With the rapid development of the express delivery industry in recent years, Chinese urbanites' impressions of deliverymen have been transformed. Gone are the typical images of dark green uniformed men toting large boxes, replaced now by young, casually dressed couriers on electric bikes laden with packages.

While express services become a daily necessity with the popularity of online-shopping, the country is gearing up to consolidate the fragmented and crowded industry. China will strive to support mergers and acquisitions between delivery companies by offering policy incentives in taxation and land use, said a guideline of the State Post Bureau of China (SPB) posted on the website on June 17. More express firms will be nurtured into larger ones capable of competing against international delivery service giants like UPS and DHL and with annual revenues exceeding 10 billion yuan ($1.54 billion), said the guideline.

Although China's express delivery industry has seen rapid growth since 2005, it is far from strong compared with advanced countries, like the United States and Japan, regarding service quality, service capacity and internal management, said Ma Junsheng, Director General of the SPB.

Soaring business

In 2010, the number of express deliveries in China totaled 2.3 billion, a rise of 26 percent from 2009, with revenues hitting 57.5 billion yuan ($8.85 billion), a year-on-year increase of 20 percent, according to figures from the SPB.

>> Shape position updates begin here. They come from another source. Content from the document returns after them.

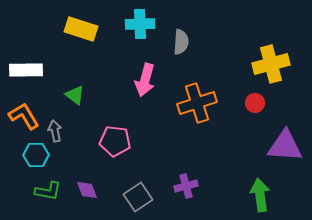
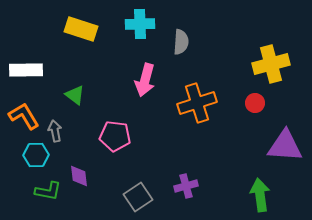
pink pentagon: moved 5 px up
purple diamond: moved 8 px left, 14 px up; rotated 15 degrees clockwise
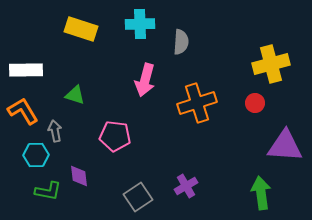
green triangle: rotated 20 degrees counterclockwise
orange L-shape: moved 1 px left, 5 px up
purple cross: rotated 15 degrees counterclockwise
green arrow: moved 1 px right, 2 px up
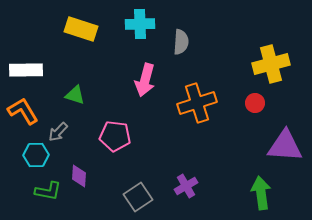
gray arrow: moved 3 px right, 1 px down; rotated 125 degrees counterclockwise
purple diamond: rotated 10 degrees clockwise
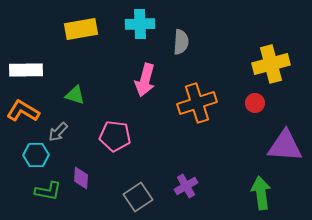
yellow rectangle: rotated 28 degrees counterclockwise
orange L-shape: rotated 28 degrees counterclockwise
purple diamond: moved 2 px right, 2 px down
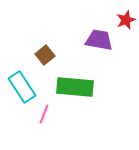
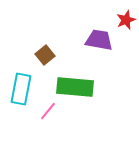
cyan rectangle: moved 1 px left, 2 px down; rotated 44 degrees clockwise
pink line: moved 4 px right, 3 px up; rotated 18 degrees clockwise
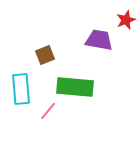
brown square: rotated 18 degrees clockwise
cyan rectangle: rotated 16 degrees counterclockwise
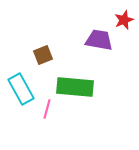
red star: moved 2 px left
brown square: moved 2 px left
cyan rectangle: rotated 24 degrees counterclockwise
pink line: moved 1 px left, 2 px up; rotated 24 degrees counterclockwise
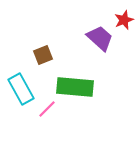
purple trapezoid: moved 1 px right, 2 px up; rotated 32 degrees clockwise
pink line: rotated 30 degrees clockwise
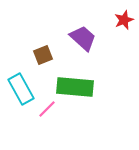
purple trapezoid: moved 17 px left
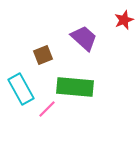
purple trapezoid: moved 1 px right
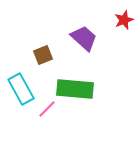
green rectangle: moved 2 px down
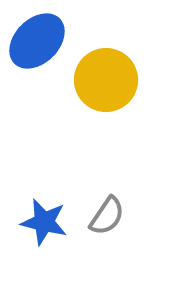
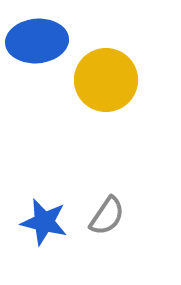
blue ellipse: rotated 40 degrees clockwise
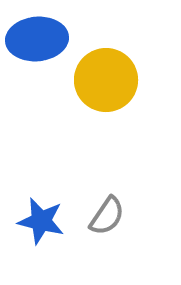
blue ellipse: moved 2 px up
blue star: moved 3 px left, 1 px up
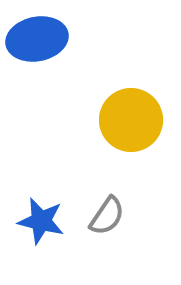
blue ellipse: rotated 6 degrees counterclockwise
yellow circle: moved 25 px right, 40 px down
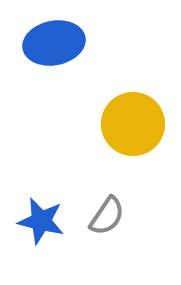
blue ellipse: moved 17 px right, 4 px down
yellow circle: moved 2 px right, 4 px down
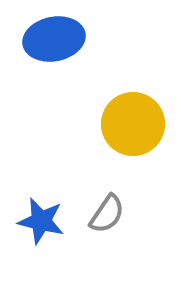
blue ellipse: moved 4 px up
gray semicircle: moved 2 px up
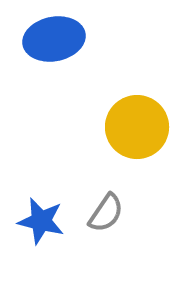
yellow circle: moved 4 px right, 3 px down
gray semicircle: moved 1 px left, 1 px up
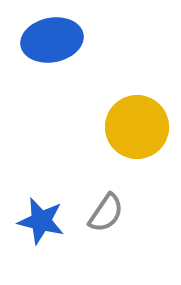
blue ellipse: moved 2 px left, 1 px down
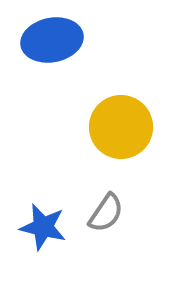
yellow circle: moved 16 px left
blue star: moved 2 px right, 6 px down
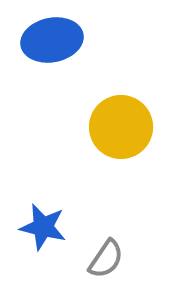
gray semicircle: moved 46 px down
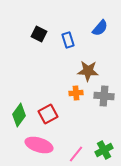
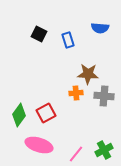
blue semicircle: rotated 54 degrees clockwise
brown star: moved 3 px down
red square: moved 2 px left, 1 px up
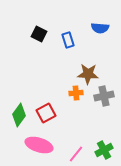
gray cross: rotated 18 degrees counterclockwise
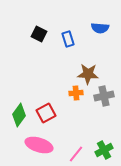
blue rectangle: moved 1 px up
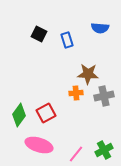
blue rectangle: moved 1 px left, 1 px down
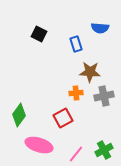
blue rectangle: moved 9 px right, 4 px down
brown star: moved 2 px right, 2 px up
red square: moved 17 px right, 5 px down
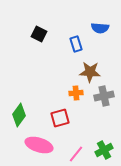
red square: moved 3 px left; rotated 12 degrees clockwise
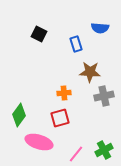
orange cross: moved 12 px left
pink ellipse: moved 3 px up
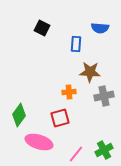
black square: moved 3 px right, 6 px up
blue rectangle: rotated 21 degrees clockwise
orange cross: moved 5 px right, 1 px up
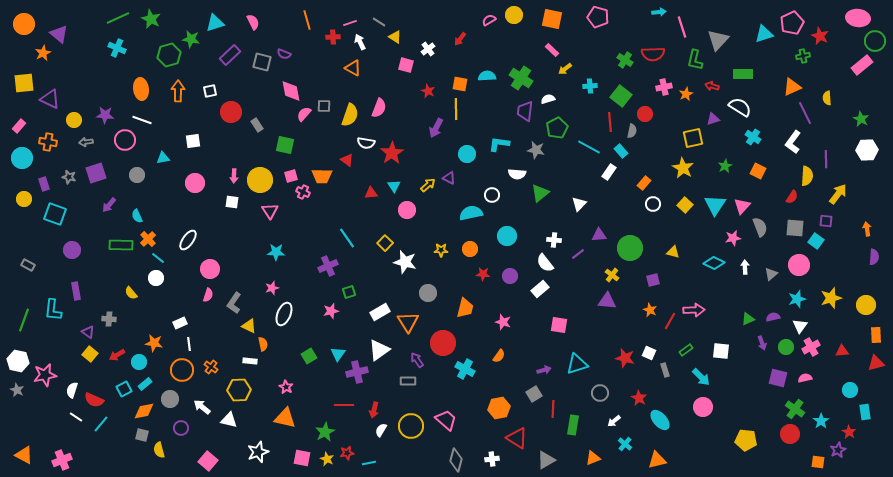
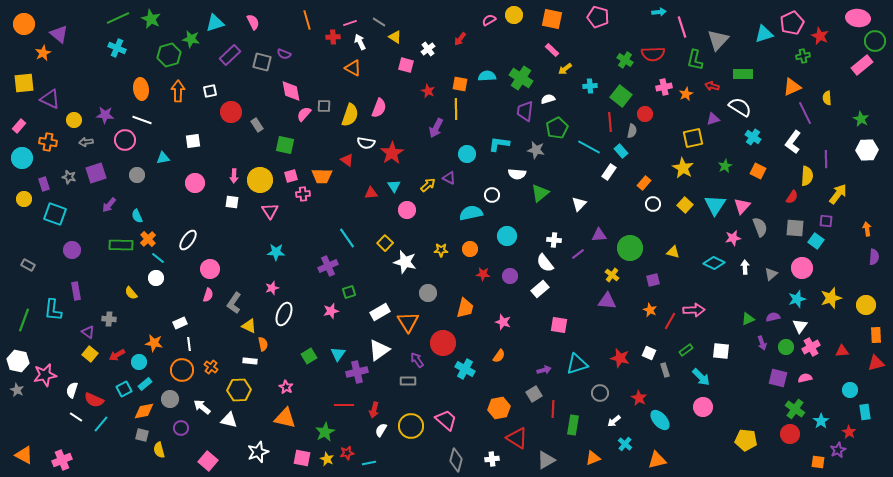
pink cross at (303, 192): moved 2 px down; rotated 32 degrees counterclockwise
pink circle at (799, 265): moved 3 px right, 3 px down
red star at (625, 358): moved 5 px left
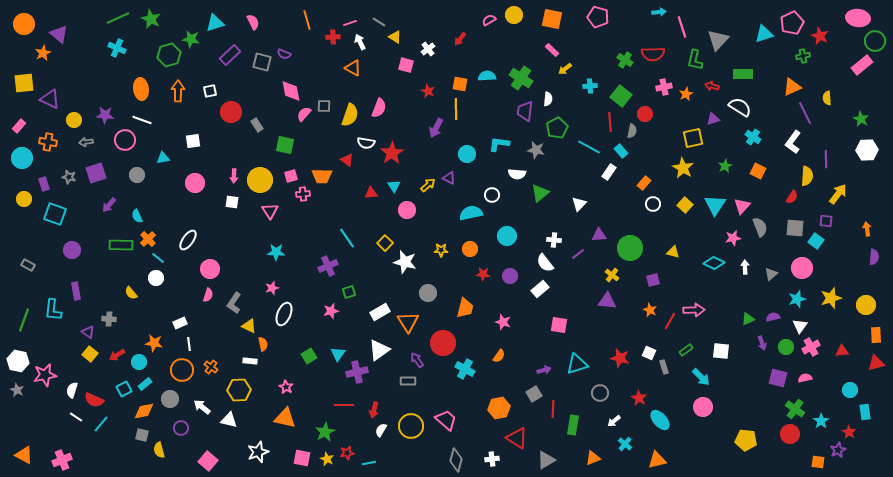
white semicircle at (548, 99): rotated 112 degrees clockwise
gray rectangle at (665, 370): moved 1 px left, 3 px up
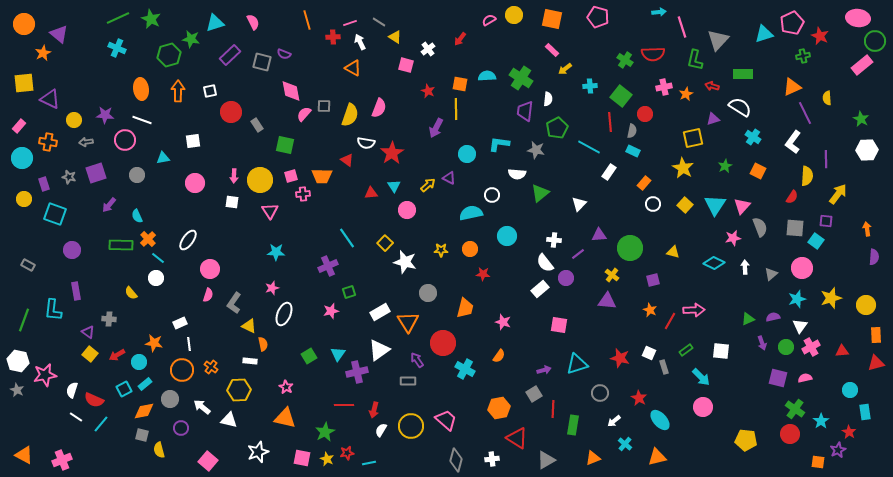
cyan rectangle at (621, 151): moved 12 px right; rotated 24 degrees counterclockwise
purple circle at (510, 276): moved 56 px right, 2 px down
orange triangle at (657, 460): moved 3 px up
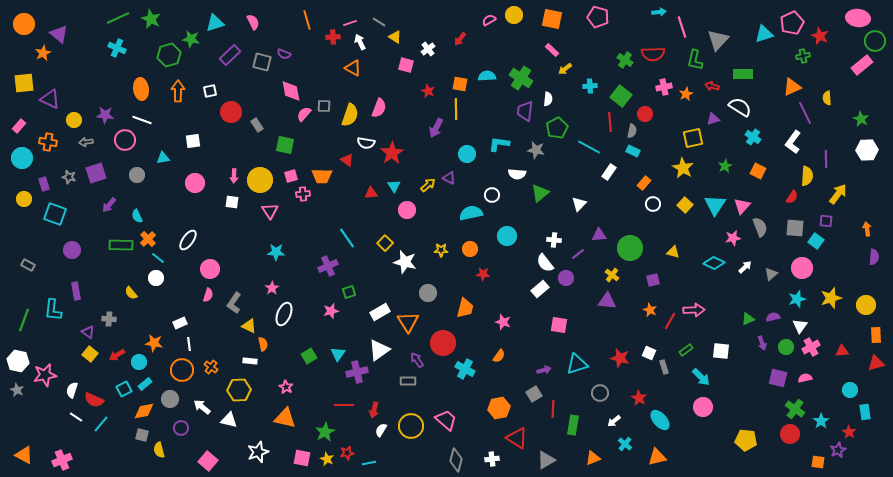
white arrow at (745, 267): rotated 48 degrees clockwise
pink star at (272, 288): rotated 16 degrees counterclockwise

At the end of 2010, the industry had 542,000 employees, up 35 percent from the previous year, said the SPB. The express delivery network has covered 90 percent of municipalities and provincial capitals and 80 percent of provincial-administered cities.

Express firms are mushrooming across the country as the industry picks up momentum thanks to a significant e-commerce boom.

Online retail sales almost doubled in 2010 from a year earlier to 513.1 billion yuan ($78.9 billion), said a report released by China e-Business Research Center, headquartered in Hangzhou, capital of southeast China's Zhejiang Province.

The figure provided by China Express Association showed that the mail generated by e-commerce accounted for nearly half of the country's daily express delivery last year.

After the Shanghai-based Yuantong Express became the delivery contractor for China's largest C2C marketplace Taobao.com in 2006, its daily mail delivery increased from 2,000 to 280,000 over the course of three years, said Xu Jianguo, former vice president of Yuantong Express, one of China's top four private express carriers.

The express delivery industry in China is composed mainly of foreign express giants as well as the SPB's EMS (Worldwide Express Mail Service) and locally funded private express companies. Currently, domestic companies take up close to 70 percent of the mainland's express delivery market, while the four international express giants, including FedEx and UPS of the United States, DHL of Germany and TNT of the Netherlands, dominate 80 percent of the express delivery service between China and the rest of the world.

Growing pains

The lack of delivery services and delays last winter are still fresh in the minds of most online shoppers. Poor weather and a migration of couriers rushing home for the Spring Festival (February 2-8) left express firms in desperate need of personnel to make deliveries.

This setback showed the industry's incapacity compared with the booming e-commerce, said Xu Yong, President of Cecss.com, an express consulting website based in Shanghai.